Saved data entries:
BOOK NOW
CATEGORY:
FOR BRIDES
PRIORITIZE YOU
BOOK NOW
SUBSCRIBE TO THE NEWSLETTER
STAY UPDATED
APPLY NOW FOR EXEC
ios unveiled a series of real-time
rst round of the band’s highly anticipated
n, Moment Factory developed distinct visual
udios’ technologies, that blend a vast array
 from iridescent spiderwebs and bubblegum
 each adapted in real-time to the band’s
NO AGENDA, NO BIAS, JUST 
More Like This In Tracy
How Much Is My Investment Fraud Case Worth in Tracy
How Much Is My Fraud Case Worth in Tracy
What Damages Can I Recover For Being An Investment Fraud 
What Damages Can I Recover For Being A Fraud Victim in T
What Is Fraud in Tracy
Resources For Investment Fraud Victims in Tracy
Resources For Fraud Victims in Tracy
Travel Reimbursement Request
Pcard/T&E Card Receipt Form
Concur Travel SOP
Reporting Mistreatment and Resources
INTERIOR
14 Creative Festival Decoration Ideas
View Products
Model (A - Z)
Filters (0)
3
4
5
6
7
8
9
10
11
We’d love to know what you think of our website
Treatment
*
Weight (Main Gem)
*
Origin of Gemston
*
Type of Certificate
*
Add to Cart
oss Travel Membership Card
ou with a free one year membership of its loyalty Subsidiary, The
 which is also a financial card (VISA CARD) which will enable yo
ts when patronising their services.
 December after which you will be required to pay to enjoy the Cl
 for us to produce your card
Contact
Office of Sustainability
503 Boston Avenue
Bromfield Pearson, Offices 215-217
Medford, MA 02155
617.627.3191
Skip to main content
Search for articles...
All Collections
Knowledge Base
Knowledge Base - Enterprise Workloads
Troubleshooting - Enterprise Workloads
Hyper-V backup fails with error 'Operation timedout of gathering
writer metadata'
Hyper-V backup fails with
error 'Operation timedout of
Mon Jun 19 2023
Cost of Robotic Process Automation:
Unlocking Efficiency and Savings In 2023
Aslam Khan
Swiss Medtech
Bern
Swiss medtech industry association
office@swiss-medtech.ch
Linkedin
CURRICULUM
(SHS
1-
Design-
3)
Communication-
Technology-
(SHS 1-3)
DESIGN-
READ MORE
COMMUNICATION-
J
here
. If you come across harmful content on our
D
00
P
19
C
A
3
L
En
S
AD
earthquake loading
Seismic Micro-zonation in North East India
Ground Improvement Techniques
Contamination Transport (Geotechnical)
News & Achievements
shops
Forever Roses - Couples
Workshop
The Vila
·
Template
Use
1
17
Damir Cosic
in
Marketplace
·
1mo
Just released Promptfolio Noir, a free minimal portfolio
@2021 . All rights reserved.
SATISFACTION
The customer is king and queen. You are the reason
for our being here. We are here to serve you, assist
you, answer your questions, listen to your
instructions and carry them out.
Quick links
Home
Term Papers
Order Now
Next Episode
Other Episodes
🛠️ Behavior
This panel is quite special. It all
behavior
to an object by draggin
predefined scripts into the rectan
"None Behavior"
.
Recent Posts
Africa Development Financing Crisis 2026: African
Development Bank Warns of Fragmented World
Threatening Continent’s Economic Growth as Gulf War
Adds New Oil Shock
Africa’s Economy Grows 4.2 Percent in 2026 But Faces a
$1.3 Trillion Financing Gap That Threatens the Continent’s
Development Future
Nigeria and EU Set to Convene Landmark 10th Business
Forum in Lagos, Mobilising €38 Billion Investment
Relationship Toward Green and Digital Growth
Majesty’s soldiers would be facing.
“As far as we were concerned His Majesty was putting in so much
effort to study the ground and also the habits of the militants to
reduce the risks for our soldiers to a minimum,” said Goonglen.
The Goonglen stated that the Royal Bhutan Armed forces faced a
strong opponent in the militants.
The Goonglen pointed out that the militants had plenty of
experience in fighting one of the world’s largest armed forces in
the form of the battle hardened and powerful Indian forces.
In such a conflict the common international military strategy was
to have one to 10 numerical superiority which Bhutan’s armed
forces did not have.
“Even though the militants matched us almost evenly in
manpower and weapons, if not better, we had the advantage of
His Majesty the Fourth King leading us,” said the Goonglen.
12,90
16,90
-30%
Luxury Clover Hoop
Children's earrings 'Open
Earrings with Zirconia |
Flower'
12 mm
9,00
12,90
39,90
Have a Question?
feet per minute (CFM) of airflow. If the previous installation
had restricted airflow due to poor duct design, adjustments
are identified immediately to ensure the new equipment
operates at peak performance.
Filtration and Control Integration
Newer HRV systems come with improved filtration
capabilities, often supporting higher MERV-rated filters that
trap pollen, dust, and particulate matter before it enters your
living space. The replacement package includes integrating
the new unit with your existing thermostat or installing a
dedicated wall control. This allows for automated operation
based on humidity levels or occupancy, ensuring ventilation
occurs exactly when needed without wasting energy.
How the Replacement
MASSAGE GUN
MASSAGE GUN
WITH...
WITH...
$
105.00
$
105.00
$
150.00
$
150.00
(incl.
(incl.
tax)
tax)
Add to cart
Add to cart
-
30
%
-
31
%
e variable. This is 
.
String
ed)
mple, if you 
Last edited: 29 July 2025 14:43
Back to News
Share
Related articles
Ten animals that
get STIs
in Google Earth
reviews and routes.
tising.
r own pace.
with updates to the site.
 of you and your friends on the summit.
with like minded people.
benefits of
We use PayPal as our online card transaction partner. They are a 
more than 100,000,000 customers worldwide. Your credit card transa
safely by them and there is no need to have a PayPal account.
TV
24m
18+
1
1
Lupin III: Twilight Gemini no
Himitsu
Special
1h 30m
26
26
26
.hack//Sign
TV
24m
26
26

* YOUR GOAL: Transcribe all of the data above, keeping each line exactly as it stands.

* WRITTEN SOLUTION:
BOOK NOW
CATEGORY:
FOR BRIDES
PRIORITIZE YOU
BOOK NOW
SUBSCRIBE TO THE NEWSLETTER
STAY UPDATED
APPLY NOW FOR EXEC
ios unveiled a series of real-time
rst round of the band’s highly anticipated
n, Moment Factory developed distinct visual
udios’ technologies, that blend a vast array
 from iridescent spiderwebs and bubblegum
 each adapted in real-time to the band’s
NO AGENDA, NO BIAS, JUST 
More Like This In Tracy
How Much Is My Investment Fraud Case Worth in Tracy
How Much Is My Fraud Case Worth in Tracy
What Damages Can I Recover For Being An Investment Fraud 
What Damages Can I Recover For Being A Fraud Victim in T
What Is Fraud in Tracy
Resources For Investment Fraud Victims in Tracy
Resources For Fraud Victims in Tracy
Travel Reimbursement Request
Pcard/T&E Card Receipt Form
Concur Travel SOP
Reporting Mistreatment and Resources
INTERIOR
14 Creative Festival Decoration Ideas
View Products
Model (A - Z)
Filters (0)
3
4
5
6
7
8
9
10
11
We’d love to know what you think of our website
Treatment
*
Weight (Main Gem)
*
Origin of Gemston
*
Type of Certificate
*
Add to Cart
oss Travel Membership Card
ou with a free one year membership of its loyalty Subsidiary, The
 which is also a financial card (VISA CARD) which will enable yo
ts when patronising their services.
 December after which you will be required to pay to enjoy the Cl
 for us to produce your card
Contact
Office of Sustainability
503 Boston Avenue
Bromfield Pearson, Offices 215-217
Medford, MA 02155
617.627.3191
Skip to main content
Search for articles...
All Collections
Knowledge Base
Knowledge Base - Enterprise Workloads
Troubleshooting - Enterprise Workloads
Hyper-V backup fails with error 'Operation timedout of gathering
writer metadata'
Hyper-V backup fails with
error 'Operation timedout of
Mon Jun 19 2023
Cost of Robotic Process Automation:
Unlocking Efficiency and Savings In 2023
Aslam Khan
Swiss Medtech
Bern
Swiss medtech industry association
office@swiss-medtech.ch
Linkedin
CURRICULUM
(SHS
1-
Design-
3)
Communication-
Technology-
(SHS 1-3)
DESIGN-
READ MORE
COMMUNICATION-
J
here
. If you come across harmful content on our
D
00
P
19
C
A
3
L
En
S
AD
earthquake loading
Seismic Micro-zonation in North East India
Ground Improvement Techniques
Contamination Transport (Geotechnical)
News & Achievements
shops
Forever Roses - Couples
Workshop
The Vila
·
Template
Use
1
17
Damir Cosic
in
Marketplace
·
1mo
Just released Promptfolio Noir, a free minimal portfolio
@2021 . All rights reserved.
SATISFACTION
The customer is king and queen. You are the reason
for our being here. We are here to serve you, assist
you, answer your questions, listen to your
instructions and carry them out.
Quick links
Home
Term Papers
Order Now
Next Episode
Other Episodes
🛠️ Behavior
This panel is quite special. It all
behavior
to an object by draggin
predefined scripts into the rectan
"None Behavior"
.
Recent Posts
Africa Development Financing Crisis 2026: African
Development Bank Warns of Fragmented World
Threatening Continent’s Economic Growth as Gulf War
Adds New Oil Shock
Africa’s Economy Grows 4.2 Percent in 2026 But Faces a
$1.3 Trillion Financing Gap That Threatens the Continent’s
Development Future
Nigeria and EU Set to Convene Landmark 10th Business
Forum in Lagos, Mobilising €38 Billion Investment
Relationship Toward Green and Digital Growth
Majesty’s soldiers would be facing.
“As far as we were concerned His Majesty was putting in so much
effort to study the ground and also the habits of the militants to
reduce the risks for our soldiers to a minimum,” said Goonglen.
The Goonglen stated that the Royal Bhutan Armed forces faced a
strong opponent in the militants.
The Goonglen pointed out that the militants had plenty of
experience in fighting one of the world’s largest armed forces in
the form of the battle hardened and powerful Indian forces.
In such a conflict the common international military strategy was
to have one to 10 numerical superiority which Bhutan’s armed
forces did not have.
“Even though the militants matched us almost evenly in
manpower and weapons, if not better, we had the advantage of
His Majesty the Fourth King leading us,” said the Goonglen.
12,90
16,90
-30%
Luxury Clover Hoop
Children's earrings 'Open
Earrings with Zirconia |
Flower'
12 mm
9,00
12,90
39,90
Have a Question?
feet per minute (CFM) of airflow. If the previous installation
had restricted airflow due to poor duct design, adjustments
are identified immediately to ensure the new equipment
operates at peak performance.
Filtration and Control Integration
Newer HRV systems come with improved filtration
capabilities, often supporting higher MERV-rated filters that
trap pollen, dust, and particulate matter before it enters your
living space. The replacement package includes integrating
the new unit with your existing thermostat or installing a
dedicated wall control. This allows for automated operation
based on humidity levels or occupancy, ensuring ventilation
occurs exactly when needed without wasting energy.
How the Replacement
MASSAGE GUN
MASSAGE GUN
WITH...
WITH...
$
105.00
$
105.00
$
150.00
$
150.00
(incl.
(incl.
tax)
tax)
Add to cart
Add to cart
-
30
%
-
31
%
e variable. This is 
.
String
ed)
mple, if you 
Last edited: 29 July 2025 14:43
Back to News
Share
Related articles
Ten animals that
get STIs
in Google Earth
reviews and routes.
tising.
r own pace.
with updates to the site.
 of you and your friends on the summit.
with like minded people.
benefits of
We use PayPal as our online card transaction partner. They are a 
more than 100,000,000 customers worldwide. Your credit card transa
safely by them and there is no need to have a PayPal account.
TV
24m
18+
1
1
Lupin III: Twilight Gemini no
Himitsu
Special
1h 30m
26
26
26
.hack//Sign
TV
24m
26
26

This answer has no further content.